In more recent times, however, my diet isn't what it used to be. For one, I'm strictly gluten-free. For another, I've made the switch away from high fructose corn syrup, and more generally, I've shifted toward foods with shorter, simpler ingredients lists, and away from foods that have longer, more complex ingredients lists that read like a chemistry kit. It was with this new dietary perspective that I one day spun my cup of Dannon yogurt around to read the ingredients list: right after milk and blueberries, it read sugar, fructose syrup, and high fructose corn syrup. Holy sweetness attack Batman! Farther down the list, the ingredients became less and less recognizable. Were my Dannon days over? I'm sorry to say, yes. Literally decades of Dannon-eating tradition had come to a close.
It was just as well. Apart from the high fructose corn syrup, which is a separate issue, the ingredients list had no obvious sources of gluten. But when I double-checked that impression against the Dannon official statement, the picture suddenly wasn't so clear. On the topic of gluten in its yogurt, Dannon says: "DANNON yogurt products are not formulated to contain gluten, but they can't be considered gluten free. The natural system for stabilizing flavor might contain ingredients derived from gluten sources. Since there is a current lack of consensus on individual sensitivity levels to gluten, and there are no accurate tests to detect the presence and amount of gluten, DANNON yogurt cannot be classified as 'gluten free.'" Those sounds like fightin' words to me.

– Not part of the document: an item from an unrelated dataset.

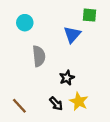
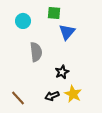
green square: (90, 15) -> (54, 13), moved
black arrow: (56, 104) -> (52, 96), turned 112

So began my quest to find a tasty, gluten-free, high fructose corn syrup-free yogurt. It wasn't nearly as easy as I'd expected it to be. Some yogurts that fit the bill tasted too sour. Some lacked the right texture. (I'm not that picky...really.) Brown Cow, which is all natural, certified gluten-free, and which has a nice, simple ingredients list, had potential. But when I tasted the Cream Top Blueberry, all I tasted was maple (pure maple syrup is the second ingredient, and it overpowered all other flavors).
Finally, after much searching, I found a trio of winners. First, there's Stonyfield Farm. For one, it's organic. And for another, the entire line of yogurts is gluten-free (most are certified as such; those that aren't yet certified are currently undergoing that process, but are already gluten-free). Then, there's Wallaby Organic Yogurt. Again, they're organic. All the milk comes from pastured cows that live on small, family farms in northern California. And of course, the entire line of yogurt is gluten-free. Finally, there's Rachel's Wickedly Delicious yogurt. While not certified as gluten-free, the yogurts don't list any sources of gluten. In theory, they're 100% gluten-free, although the Rachel's website contains a standard precautionary statement. If you have concerns, contact them.
Such has been my quest to find a tasty, gluten-free, high fructose corn syrup-free yogurt. At the beginning, I would have thought that yogurt was yogurt. But oh, how my eyes have been opened!